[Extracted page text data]
######

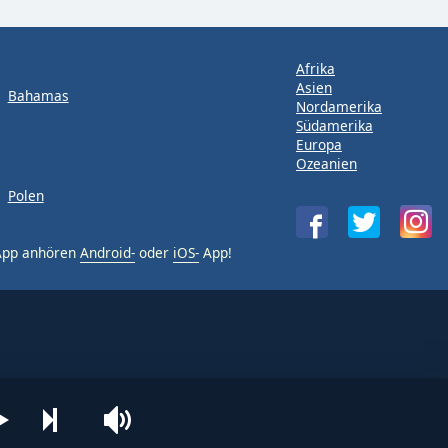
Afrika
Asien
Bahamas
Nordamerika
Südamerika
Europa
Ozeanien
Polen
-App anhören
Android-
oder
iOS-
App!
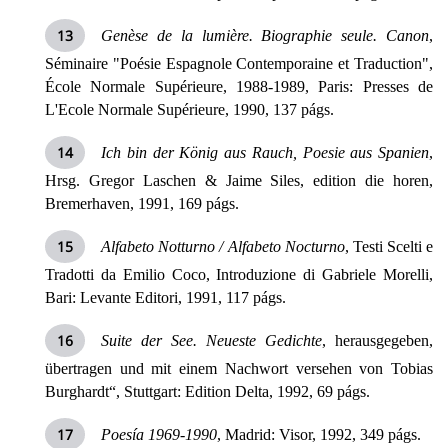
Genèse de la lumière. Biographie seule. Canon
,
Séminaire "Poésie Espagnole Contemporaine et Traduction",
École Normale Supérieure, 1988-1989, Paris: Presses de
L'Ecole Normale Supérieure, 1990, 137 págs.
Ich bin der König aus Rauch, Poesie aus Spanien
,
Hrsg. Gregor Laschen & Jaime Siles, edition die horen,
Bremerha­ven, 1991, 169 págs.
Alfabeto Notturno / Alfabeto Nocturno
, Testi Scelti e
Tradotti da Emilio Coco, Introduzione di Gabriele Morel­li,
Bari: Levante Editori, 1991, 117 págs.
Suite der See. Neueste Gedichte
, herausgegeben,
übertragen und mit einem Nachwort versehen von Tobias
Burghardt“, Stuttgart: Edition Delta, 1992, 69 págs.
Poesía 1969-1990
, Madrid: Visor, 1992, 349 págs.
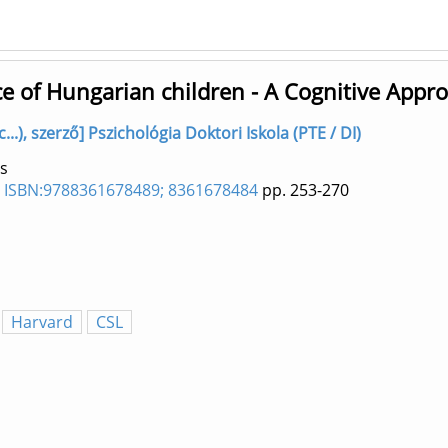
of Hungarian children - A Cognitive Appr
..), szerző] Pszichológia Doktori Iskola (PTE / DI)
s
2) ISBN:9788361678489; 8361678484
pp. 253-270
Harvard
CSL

######

* **Problem description**: Give the number of lines in the entries above that include the string "págs". No other output is expected.

* **Reply**: 5